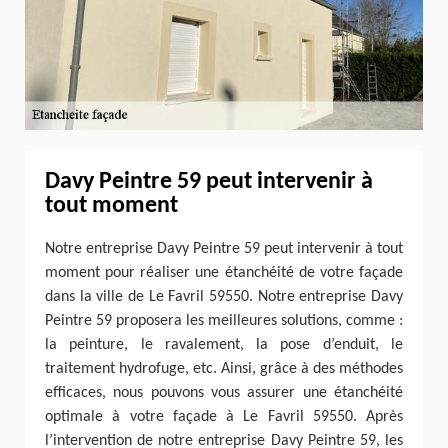
Davy Peintre 59 peut intervenir à
tout moment
Notre entreprise Davy Peintre 59 peut intervenir à tout
moment pour réaliser une étanchéité de votre façade
dans la ville de Le Favril 59550. Notre entreprise Davy
Peintre 59 proposera les meilleures solutions, comme :
la peinture, le ravalement, la pose d’enduit, le
traitement hydrofuge, etc. Ainsi, grâce à des méthodes
efficaces, nous pouvons vous assurer une étanchéité
optimale à votre façade à Le Favril 59550. Après
l’intervention de notre entreprise Davy Peintre 59, les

----

**WHAT IS NEEDED:**
Retype the listing above exactly. Pictures are not part of the copy.

**TASK OUTPUT:**
Davy Peintre 59 peut intervenir à
tout moment
Notre entreprise Davy Peintre 59 peut intervenir à tout
moment pour réaliser une étanchéité de votre façade
dans la ville de Le Favril 59550. Notre entreprise Davy
Peintre 59 proposera les meilleures solutions, comme :
la peinture, le ravalement, la pose d’enduit, le
traitement hydrofuge, etc. Ainsi, grâce à des méthodes
efficaces, nous pouvons vous assurer une étanchéité
optimale à votre façade à Le Favril 59550. Après
l’intervention de notre entreprise Davy Peintre 59, les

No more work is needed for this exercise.